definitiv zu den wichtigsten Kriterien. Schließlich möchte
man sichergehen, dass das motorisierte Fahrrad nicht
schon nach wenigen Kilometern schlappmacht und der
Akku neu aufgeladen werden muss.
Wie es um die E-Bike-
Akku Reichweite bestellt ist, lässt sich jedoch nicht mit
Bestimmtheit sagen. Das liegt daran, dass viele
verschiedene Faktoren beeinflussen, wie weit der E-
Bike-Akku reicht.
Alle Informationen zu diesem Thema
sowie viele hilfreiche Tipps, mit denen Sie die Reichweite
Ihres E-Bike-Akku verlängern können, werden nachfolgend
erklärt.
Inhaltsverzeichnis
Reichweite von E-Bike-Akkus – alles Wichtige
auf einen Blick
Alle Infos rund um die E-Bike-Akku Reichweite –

**WHAT TO PRODUCE**.
All lines from the one containing "Ihres E-Bike-Akku verlängern" to the end of the data above are to be set down exactly; no others belong in the answer.

**ANSWER SECTION**.
Ihres E-Bike-Akku verlängern können, werden nachfolgend
erklärt.
Inhaltsverzeichnis
Reichweite von E-Bike-Akkus – alles Wichtige
auf einen Blick
Alle Infos rund um die E-Bike-Akku Reichweite –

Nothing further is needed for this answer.